─── DATASET CONTENT

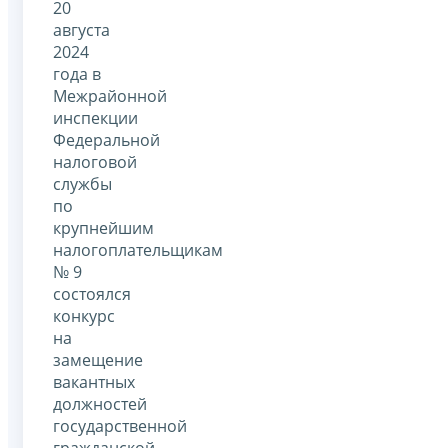
20
августа
2024
года в
Межрайонной
инспекции
Федеральной
налоговой
службы
по
крупнейшим
налогоплательщикам
№ 9
состоялся
конкурс
на
замещение
вакантных
должностей
государственной
гражданской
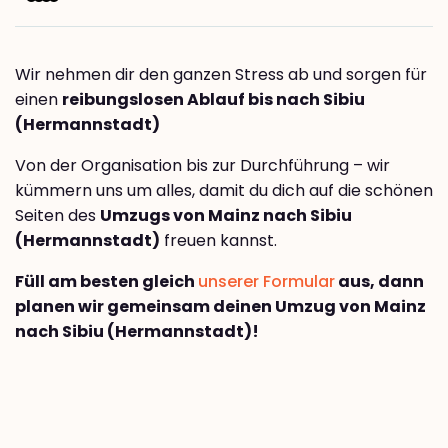
Wir nehmen dir den ganzen Stress ab und sorgen für
einen
reibungslosen Ablauf bis nach Sibiu
(Hermannstadt)
Von der Organisation bis zur Durchführung – wir
kümmern uns um alles, damit du dich auf die schönen
Seiten des
Umzugs von Mainz nach Sibiu
(Hermannstadt)
freuen kannst.
Füll am besten gleich
unserer Formular
aus, dann
planen wir gemeinsam deinen Umzug von Mainz
nach Sibiu (Hermannstadt)!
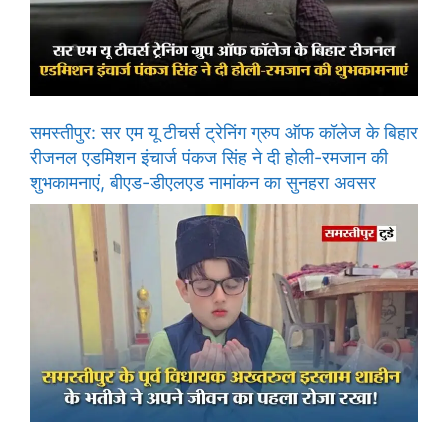
समस्तीपुर: सर एम यू टीचर्स ट्रेनिंग ग्रुप ऑफ कॉलेज के बिहार
रीजनल एडमिशन इंचार्ज पंकज सिंह ने दी होली-रमजान की
शुभकामनाएं, बीएड-डीएलएड नामांकन का सुनहरा अवसर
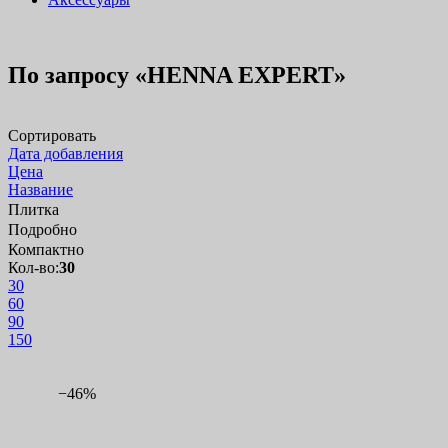
По запросу «HENNA EXPERT»
Сортировать
Дата добавления
Цена
Название
Плитка
Подробно
Компактно
Кол-во:
30
30
60
90
150
−46%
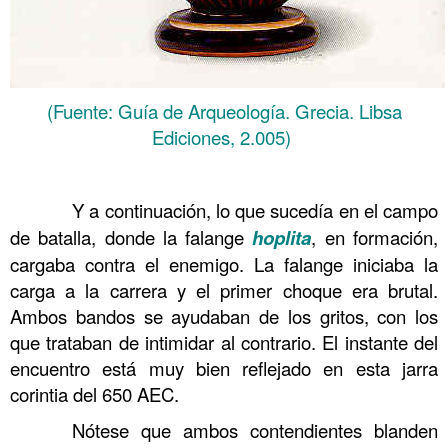
(Fuente: Guía de Arqueología. Grecia. Libsa
Ediciones, 2.005)
……….
……….
Y a continuación, lo que sucedía en el campo
de batalla, donde la falange
hoplita
, en formación,
cargaba contra el enemigo. La falange iniciaba la
carga a la carrera y el primer choque era brutal.
Ambos bandos se ayudaban de los gritos, con los
que trataban de intimidar al contrario. El instante del
encuentro está muy bien reflejado en esta jarra
corintia del 650 AEC.
……….
Nótese que ambos contendientes blanden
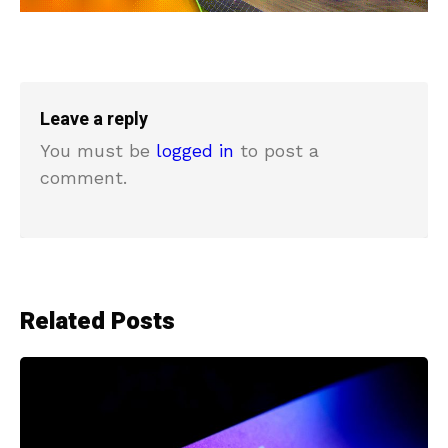
Leave a reply
You must be
logged in
to post a
comment.
Related Posts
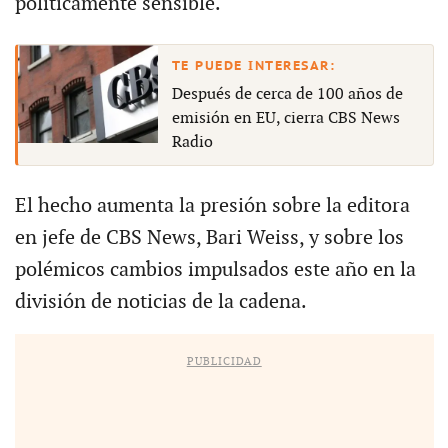
políticamente sensible.
Después de cerca de 100 años de
emisión en EU, cierra CBS News
Radio
El hecho aumenta la presión sobre la editora
en jefe de CBS News, Bari Weiss, y sobre los
polémicos cambios impulsados este año en la
división de noticias de la cadena.
PUBLICIDAD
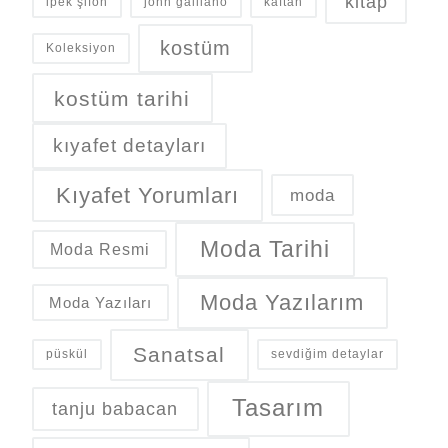
kitap
ipek şifon
john galliano
kaftan
kostüm
Koleksiyon
kostüm tarihi
kıyafet detayları
Kıyafet Yorumları
moda
Moda Tarihi
Moda Resmi
Moda Yazılarım
Moda Yazıları
Sanatsal
püskül
sevdiğim detaylar
Tasarım
tanju babacan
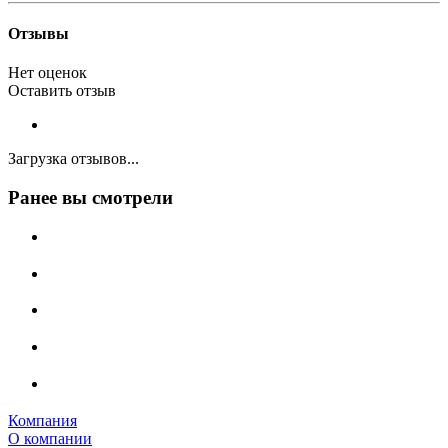
Отзывы
Нет оценок
Оставить отзыв
Загрузка отзывов...
Ранее вы смотрели
Компания
О компании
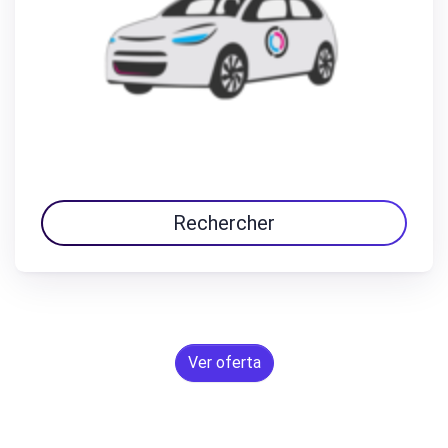
Rechercher
Ver oferta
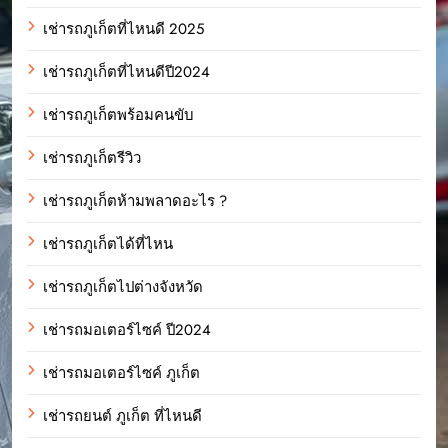
เช่ารถภูเก็ตที่ไหนดี 2025
เช่ารถภูเก็ตที่ไหนดีปี2024
เช่ารถภูเก็ตพร้อมคนขับ
เช่ารถภูเก็ตรีวิว
เช่ารถภูเก็ตห้ามพลาดอะไร ?
เช่ารถภูเก็ตได้ที่ไหน
เช่ารถภูเก็ตไปต่างจังหวัด
เช่ารถมอเตอร์ไซค์ ปี2024
เช่ารถมอเตอร์ไซค์ ภูเก็ต
เช่ารถยนต์ ภูเก็ต ที่ไหนดี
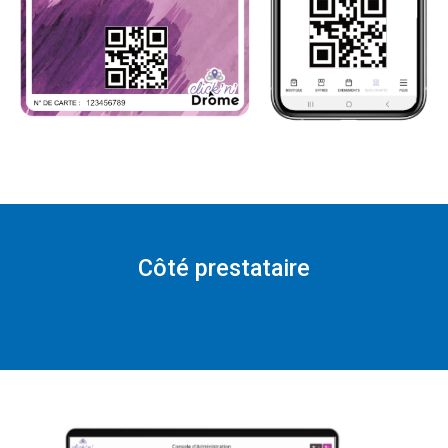
Côté prestataire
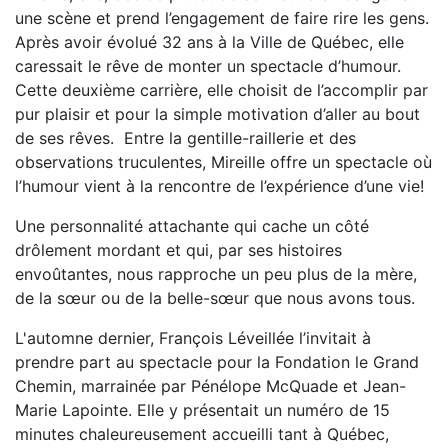
une scène et prend l’engagement de faire rire les gens.
Après avoir évolué 32 ans à la Ville de Québec, elle
caressait le rêve de monter un spectacle d’humour.
Cette deuxième carrière, elle choisit de l’accomplir par
pur plaisir et pour la simple motivation d’aller au bout
de ses rêves. Entre la gentille-raillerie et des
observations truculentes, Mireille offre un spectacle où
l’humour vient à la rencontre de l’expérience d’une vie!
Une personnalité attachante qui cache un côté
drôlement mordant et qui, par ses histoires
envoûtantes, nous rapproche un peu plus de la mère,
de la sœur ou de la belle-sœur que nous avons tous.
L'automne dernier, François Léveillée l’invitait à
prendre part au spectacle pour la Fondation le Grand
Chemin, marrainée par Pénélope McQuade et Jean-
Marie Lapointe. Elle y présentait un numéro de 15
minutes chaleureusement accueilli tant à Québec,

──────

ACTION ITEM: When you reproduce the entries above, keep every word exactly and leave out each picture.

ANSWER TO THIS TASK:
20
августа
2024
года в
Межрайонной
инспекции
Федеральной
налоговой
службы
по
крупнейшим
налогоплательщикам
№ 9
состоялся
конкурс
на
замещение
вакантных
должностей
государственной
гражданской
Wir nehmen dir den ganzen Stress ab und sorgen für
einen
reibungslosen Ablauf bis nach Sibiu
(Hermannstadt)
Von der Organisation bis zur Durchführung – wir
kümmern uns um alles, damit du dich auf die schönen
Seiten des
Umzugs von Mainz nach Sibiu
(Hermannstadt)
freuen kannst.
Füll am besten gleich
unserer Formular
aus, dann
planen wir gemeinsam deinen Umzug von Mainz
nach Sibiu (Hermannstadt)!
समस्तीपुर: सर एम यू टीचर्स ट्रेनिंग ग्रुप ऑफ कॉलेज के बिहार
रीजनल एडमिशन इंचार्ज पंकज सिंह ने दी होली-रमजान की
शुभकामनाएं, बीएड-डीएलएड नामांकन का सुनहरा अवसर
По запросу «HENNA EXPERT»
Сортировать
Дата добавления
Цена
Название
Плитка
Подробно
Компактно
Кол-во:
30
30
60
90
150
−46%
(Fuente: Guía de Arqueología. Grecia. Libsa
Ediciones, 2.005)
……….
……….
Y a continuación, lo que sucedía en el campo
de batalla, donde la falange
hoplita
, en formación,
cargaba contra el enemigo. La falange iniciaba la
carga a la carrera y el primer choque era brutal.
Ambos bandos se ayudaban de los gritos, con los
que trataban de intimidar al contrario. El instante del
encuentro está muy bien reflejado en esta jarra
corintia del 650 AEC.
……….
Nótese que ambos contendientes blanden
Leave a reply
You must be
logged in
to post a
comment.
Related Posts
políticamente sensible.
Después de cerca de 100 años de
emisión en EU, cierra CBS News
Radio
El hecho aumenta la presión sobre la editora
en jefe de CBS News, Bari Weiss, y sobre los
polémicos cambios impulsados este año en la
división de noticias de la cadena.
PUBLICIDAD
kitap
ipek şifon
john galliano
kaftan
kostüm
Koleksiyon
kostüm tarihi
kıyafet detayları
Kıyafet Yorumları
moda
Moda Tarihi
Moda Resmi
Moda Yazılarım
Moda Yazıları
Sanatsal
püskül
sevdiğim detaylar
Tasarım
tanju babacan
Отзывы
Нет оценок
Оставить отзыв
Загрузка отзывов...
Ранее вы смотрели
Компания
О компании
Rechercher
Ver oferta
เช่ารถภูเก็ตที่ไหนดี 2025
เช่ารถภูเก็ตที่ไหนดีปี2024
เช่ารถภูเก็ตพร้อมคนขับ
เช่ารถภูเก็ตรีวิว
เช่ารถภูเก็ตห้ามพลาดอะไร ?
เช่ารถภูเก็ตได้ที่ไหน
เช่ารถภูเก็ตไปต่างจังหวัด
เช่ารถมอเตอร์ไซค์ ปี2024
เช่ารถมอเตอร์ไซค์ ภูเก็ต
เช่ารถยนต์ ภูเก็ต ที่ไหนดี
Côté prestataire
une scène et prend l’engagement de faire rire les gens.
Après avoir évolué 32 ans à la Ville de Québec, elle
caressait le rêve de monter un spectacle d’humour.
Cette deuxième carrière, elle choisit de l’accomplir par
pur plaisir et pour la simple motivation d’aller au bout
de ses rêves. Entre la gentille-raillerie et des
observations truculentes, Mireille offre un spectacle où
l’humour vient à la rencontre de l’expérience d’une vie!
Une personnalité attachante qui cache un côté
drôlement mordant et qui, par ses histoires
envoûtantes, nous rapproche un peu plus de la mère,
de la sœur ou de la belle-sœur que nous avons tous.
L'automne dernier, François Léveillée l’invitait à
prendre part au spectacle pour la Fondation le Grand
Chemin, marrainée par Pénélope McQuade et Jean-
Marie Lapointe. Elle y présentait un numéro de 15
minutes chaleureusement accueilli tant à Québec,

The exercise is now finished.